Teatr Psychodelii Absolutnej ON OFF wziął na warsztat temat trudny i - choć związany ściśle z historią XX wieku - wciąż budzący emocje w Polsce i na całym świecie. Spektakl "Czy to jest jeszcze człowiek?" dotyka tematu zbrodni nazistowskiej i wydarzeń Holocaustu. I choć temat jest ważki, a potencjalne oczekiwania społeczne zapewne niemałe, niespełna półgodzinny pokaz traktuje go przedmiotowo, nie stając artystycznie na wysokości zadania.

Punktem odniesienia dla spektaklu miała być książka Primo Leviego, Żyda, który przeżył obóz koncentracyjny w Oświęcimiu, a w drodze do rodzinnego Turynu przewędrował Polskę. W przedstawieniu nie oglądamy jednak niczego, co nie byłoby kliszą znaną chociażby z traktujących o tym temacie filmów. Obraz kochanków, którzy rozkazem niemieckiego żołnierza muszą rozstać się przed bramą obozu, śmierć pod wpływem trującego gazu, pozostawione walizki... To wszystko już było, nie ma w tych obrazach scenicznych krzty oryginalności, osobistego odniesienia, czegokolwiek, co świadczyłoby, że twórcy rzeczywiście inspirowali się jakąkolwiek literaturą, a nie tylko zaczerpnęli ze skarbca cytatów kulturowych. Pewnym usprawiedliwieniem tej "inspiracji" mogą być otwierające i zamykające przedstawienie fragmenty powieści Leviego. Jednak i one, oprócz tego, że stanowią klamrę kompozycyjną, nie wyjaśniają w żaden sposób, dlaczego właśnie ten utwór (jak zapewniają twórcy, "jeden z najważniejszych dokumentów literackich na temat Holokaustu") został wybrany jako inspiracja czy punkt wyjścia dla inscenizacji.

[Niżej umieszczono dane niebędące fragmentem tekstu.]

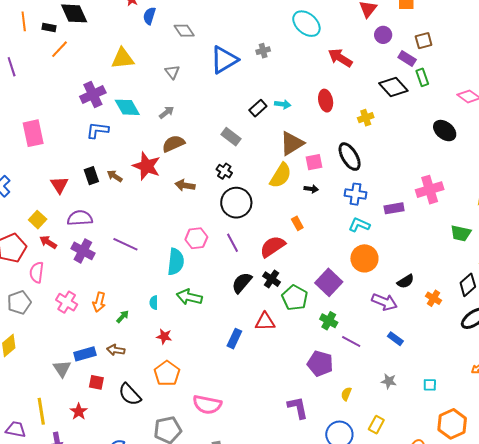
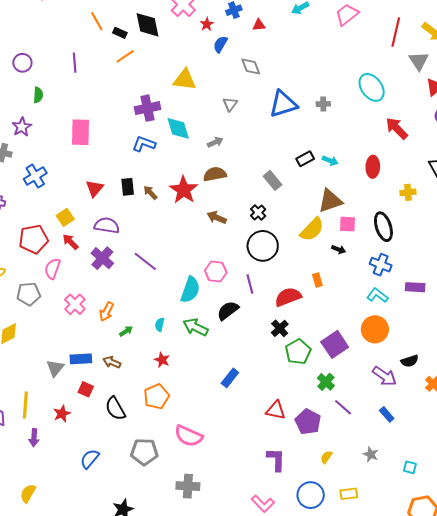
orange line: (24, 21) -> (97, 21), turned -36
black semicircle: (242, 283) -> (228, 311), moved
red triangle: (265, 322) -> (276, 410), moved
yellow rectangle: (376, 425) -> (349, 494), turned 42

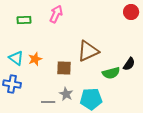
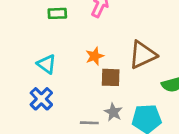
orange star: (35, 59) -> (95, 56), moved
blue cross: (12, 84) -> (41, 99), turned 36

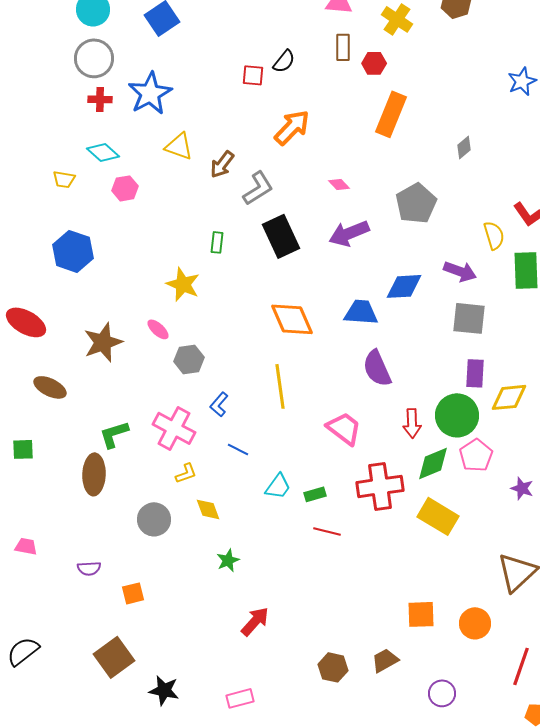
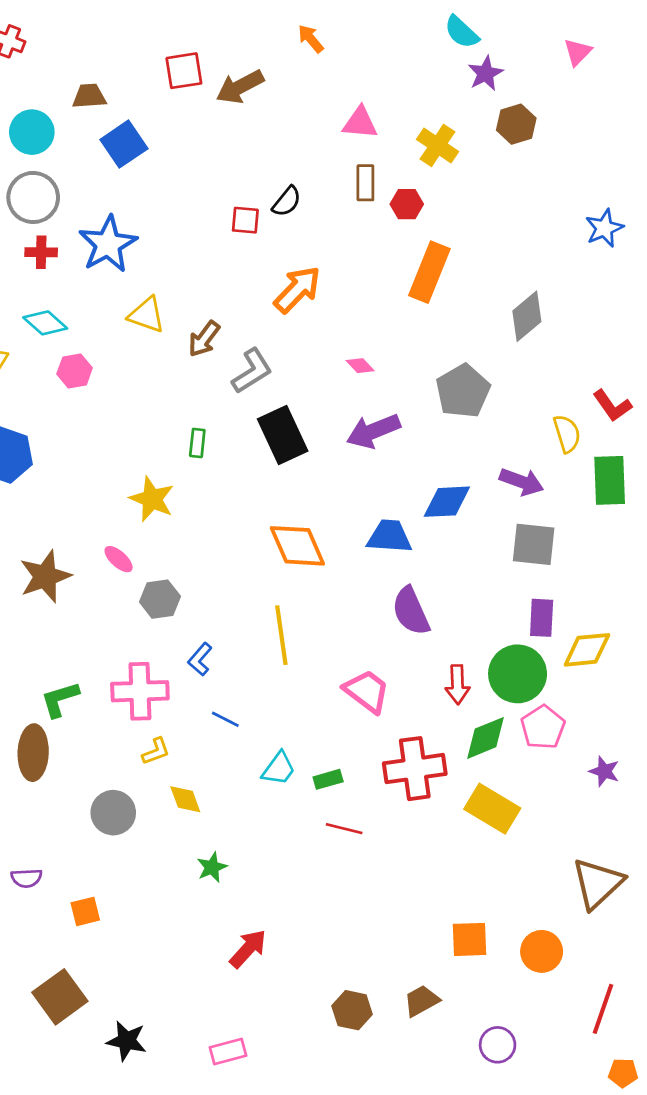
gray diamond: (464, 147) -> (527, 316), size x1.6
pink cross: (174, 428) -> (140, 691), turned -30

Mało tego - wspomniane obrazy podane są widzowi na tacy, nie ma w nich odniesienia do czegoś ponad nimi. Nikt tu nie próbuje udawać, że ma do powiedzenia coś od siebie. Aktorzy grają tak, jakby tragedia Holocaustu wcale ich nie obchodziła.

Technika, która miała być, jak należy rozumieć, atutem spektaklu (w podtytule przedstawienia pojawia się egzotyczna fraza "spektakl teatralno-multimedialny", cokolwiek by to nie znaczyło), niczego mu nie dodaje, nie tworzy nowej przestrzeni, po prostu jest. A gdy pod koniec na wielkim ekranie, tam, gdzie jeszcze przed chwilą wyświetlany był film - zbiór obrazów z Auschwitz-muzeum, pojawia się obraz wygaszacza ekranu rodem z domowego odtwarzacza DVD, technika zaczyna stawać okoniem wobec spektaklu.

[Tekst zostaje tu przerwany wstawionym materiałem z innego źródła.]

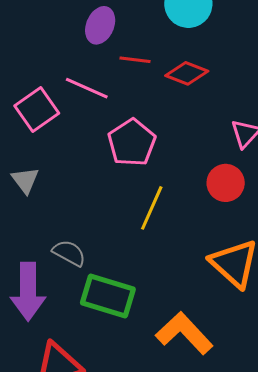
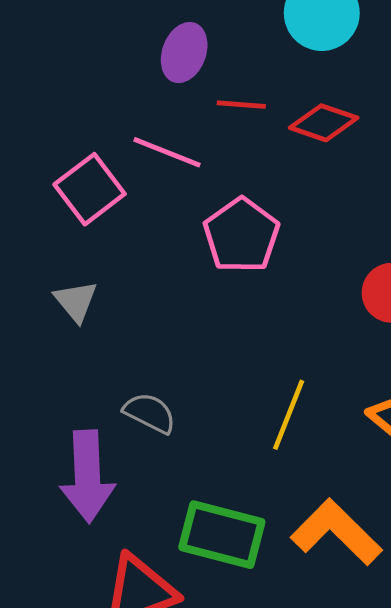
yellow line: (152, 208) -> (289, 415), moved
green rectangle: (108, 296) -> (222, 535), moved

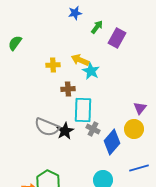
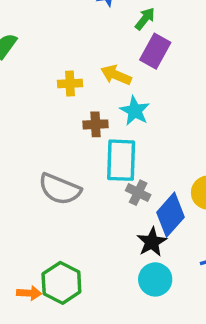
purple rectangle: (117, 38) -> (155, 51), moved
cyan star: (91, 71) -> (135, 111), moved
black star: (65, 131) -> (152, 242), moved

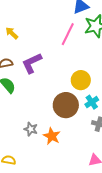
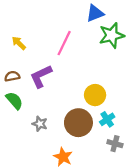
pink line: (68, 34) -> (64, 43), moved
gray star: (31, 129) -> (40, 124), moved

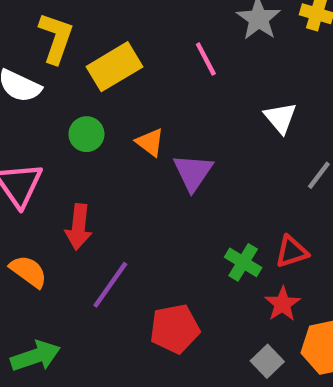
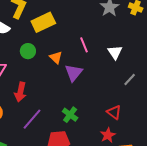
pink line: (206, 59) -> (84, 45), moved
red triangle: (292, 252) -> (114, 112), turned 49
green cross: (243, 262) -> (70, 115), moved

Osobnym zagadnieniem może być strona formalna przedstawienia. Współczesny teatr zbratał się już z multimediami, jednak projekcja wykorzystana w "Czy to jest jeszcze człowiek?" wygląda na niedopracowaną i dość przypadkową. Stanowi rodzaj scenografii, próbuje przybliżyć atmosferę miejsca, jakim jest obóz zagłady, jednak wszystko to jest tylko na wpół gotowe. Przedstawienie jest niezborne, nie rozwija się, nie ma jasno określonych bohaterów, trójka aktorów (Kinga Banach, Karolina Florek i Krzysztof Dąbrowski) snuje się po scenie, często nie rozumiejąc celu swojej obecności. Scena śmierci pod prysznicem, spowodowanej działaniem cyklonu B (bo tak chyba należy rozumieć wielką puszkę trzymaną nad głowami dwóch wijących się w nieprzekonująco sztucznych spazmach aktorek), zamiast przerażać budzi wesołość i rodzaj niesmaku. Nieumiejętne aktorstwo, nie pasująca do całości aluminiowa drabina, przeciąganie sceny umierania - wszystko to drażni i męczy, jest dosłowne, nie ma w tym metafory, nie ma nawet próby jej zastosowania. To zbyt poważne tematy, by traktować je z taką dezynwolturą formalną. Dezynwolturą, która wygląda na całkowicie przypadkową i żałośnie nie przystaje do projekcji wyświetlanej w tle.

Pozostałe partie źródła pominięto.